The Nigerian tale of two oil blocks

Jul 05, 2007 02:00 AM

by Innocent Oparadike

Oil blocks 245 and 246 share location, derive their birth from a conscious effort to promote indigenous participation in the upstream oil sector and have been in the news in recent times. That about sums up their similarities.
The rest of their chequered history and the fate of their owners at the hands of the Obasanjo administration can be summed up in one phrase: changing fortunes.

At the inception of the Obasanjo administration in 1999 Chief Dan Etete was on self-exile and his oil block allocation had a question mark on it partly on account of its antecedents, and partly on the failure of the allottee to fully pay for the allocation fee also known as signature bonus. Not surprisingly revocation followed, and much later, litigation, here and abroad.
In contrast, in 1999, General Danjuma was Chief Obasanjo's chief promoter and kingmaker. His oil block allocation, according to the Christopher Kolade committee, was in order and fully paid for. The General became Chief Obasanjo's Minister of Defence, confidant and member of his kitchen cabinet.
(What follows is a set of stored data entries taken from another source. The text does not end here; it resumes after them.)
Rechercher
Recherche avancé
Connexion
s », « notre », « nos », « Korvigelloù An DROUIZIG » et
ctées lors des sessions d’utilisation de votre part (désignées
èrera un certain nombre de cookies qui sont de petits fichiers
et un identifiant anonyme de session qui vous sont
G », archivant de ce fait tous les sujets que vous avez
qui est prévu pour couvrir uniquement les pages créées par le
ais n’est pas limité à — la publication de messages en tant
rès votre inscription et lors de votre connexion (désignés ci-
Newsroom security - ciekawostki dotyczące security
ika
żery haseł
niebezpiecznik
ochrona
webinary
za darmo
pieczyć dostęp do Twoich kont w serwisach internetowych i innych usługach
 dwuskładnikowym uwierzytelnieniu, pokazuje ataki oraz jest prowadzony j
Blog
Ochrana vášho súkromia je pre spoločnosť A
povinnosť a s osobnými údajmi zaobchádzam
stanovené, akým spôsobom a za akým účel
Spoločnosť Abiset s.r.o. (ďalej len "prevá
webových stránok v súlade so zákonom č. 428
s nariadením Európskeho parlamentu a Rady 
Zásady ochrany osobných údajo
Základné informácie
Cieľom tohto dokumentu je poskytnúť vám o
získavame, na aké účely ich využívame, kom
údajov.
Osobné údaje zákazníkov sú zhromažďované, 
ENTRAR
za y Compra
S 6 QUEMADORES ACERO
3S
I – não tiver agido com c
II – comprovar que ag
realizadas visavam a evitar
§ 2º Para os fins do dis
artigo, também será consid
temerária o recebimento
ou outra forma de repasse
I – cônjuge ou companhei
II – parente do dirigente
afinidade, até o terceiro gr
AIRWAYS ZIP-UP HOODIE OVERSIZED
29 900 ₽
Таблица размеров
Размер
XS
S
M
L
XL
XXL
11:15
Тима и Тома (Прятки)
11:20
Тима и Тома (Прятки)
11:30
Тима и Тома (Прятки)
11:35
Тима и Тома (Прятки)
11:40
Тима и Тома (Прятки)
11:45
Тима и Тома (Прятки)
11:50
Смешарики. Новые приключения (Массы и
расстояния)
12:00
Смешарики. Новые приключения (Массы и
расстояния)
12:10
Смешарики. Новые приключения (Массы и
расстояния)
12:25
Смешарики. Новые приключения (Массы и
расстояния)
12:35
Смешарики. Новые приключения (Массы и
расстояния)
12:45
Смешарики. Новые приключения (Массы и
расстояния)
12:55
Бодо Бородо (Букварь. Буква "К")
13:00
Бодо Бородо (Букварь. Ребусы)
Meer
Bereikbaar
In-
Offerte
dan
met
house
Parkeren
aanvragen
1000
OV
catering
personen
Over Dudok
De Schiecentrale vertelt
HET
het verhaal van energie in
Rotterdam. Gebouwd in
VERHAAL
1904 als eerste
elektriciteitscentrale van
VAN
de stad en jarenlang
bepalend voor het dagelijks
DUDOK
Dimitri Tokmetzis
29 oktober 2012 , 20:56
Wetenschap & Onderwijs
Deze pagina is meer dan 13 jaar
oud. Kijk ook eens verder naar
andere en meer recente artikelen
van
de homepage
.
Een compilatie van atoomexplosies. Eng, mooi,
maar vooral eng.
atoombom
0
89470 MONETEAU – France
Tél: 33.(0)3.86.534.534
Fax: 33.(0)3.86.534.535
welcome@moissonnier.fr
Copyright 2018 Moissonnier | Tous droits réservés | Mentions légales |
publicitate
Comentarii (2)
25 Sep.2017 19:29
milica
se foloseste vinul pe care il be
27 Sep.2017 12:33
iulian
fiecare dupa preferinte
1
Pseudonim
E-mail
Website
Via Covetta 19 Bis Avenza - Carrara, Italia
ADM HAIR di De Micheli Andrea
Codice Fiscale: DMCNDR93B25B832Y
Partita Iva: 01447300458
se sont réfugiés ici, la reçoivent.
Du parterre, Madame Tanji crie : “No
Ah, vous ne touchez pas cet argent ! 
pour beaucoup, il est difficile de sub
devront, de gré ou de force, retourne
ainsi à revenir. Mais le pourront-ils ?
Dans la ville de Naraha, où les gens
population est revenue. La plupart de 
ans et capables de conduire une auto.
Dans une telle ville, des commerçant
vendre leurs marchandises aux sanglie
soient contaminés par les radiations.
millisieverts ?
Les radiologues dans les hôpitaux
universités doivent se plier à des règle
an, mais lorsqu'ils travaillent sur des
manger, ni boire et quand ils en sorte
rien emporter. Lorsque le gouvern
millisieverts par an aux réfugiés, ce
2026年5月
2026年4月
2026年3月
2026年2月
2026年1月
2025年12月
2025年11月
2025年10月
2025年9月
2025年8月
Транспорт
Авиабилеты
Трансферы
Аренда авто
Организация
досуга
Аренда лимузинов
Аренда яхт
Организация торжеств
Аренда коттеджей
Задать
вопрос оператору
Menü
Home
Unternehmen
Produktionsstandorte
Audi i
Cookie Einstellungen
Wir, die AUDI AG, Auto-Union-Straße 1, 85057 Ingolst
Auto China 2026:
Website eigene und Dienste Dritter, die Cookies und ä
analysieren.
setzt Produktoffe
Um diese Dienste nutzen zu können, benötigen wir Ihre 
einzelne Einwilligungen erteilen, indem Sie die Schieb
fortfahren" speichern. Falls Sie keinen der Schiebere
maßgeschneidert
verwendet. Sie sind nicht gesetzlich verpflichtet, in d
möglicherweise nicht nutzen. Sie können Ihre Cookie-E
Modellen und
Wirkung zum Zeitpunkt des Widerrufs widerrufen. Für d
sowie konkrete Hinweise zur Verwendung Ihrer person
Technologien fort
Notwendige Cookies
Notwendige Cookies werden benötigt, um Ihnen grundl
His allocation was intact and seemingly inviolate.

By the time Chief Obasanjo was settling down to his second term in office as an elected President Chief Etete had initiated the process that ensured an out-of-court settlement that paved the way for the restoration of his oil block and fortunes.
On the other hand, General Danjuma having turned down re-appointment as Defence Minister was walking out of government and without realising it, out of favour with the administration he principally mid-wifed. His public condemnation of his friends’ not-so-subtle plan to elongate his tenure via a third term quest was the last straw.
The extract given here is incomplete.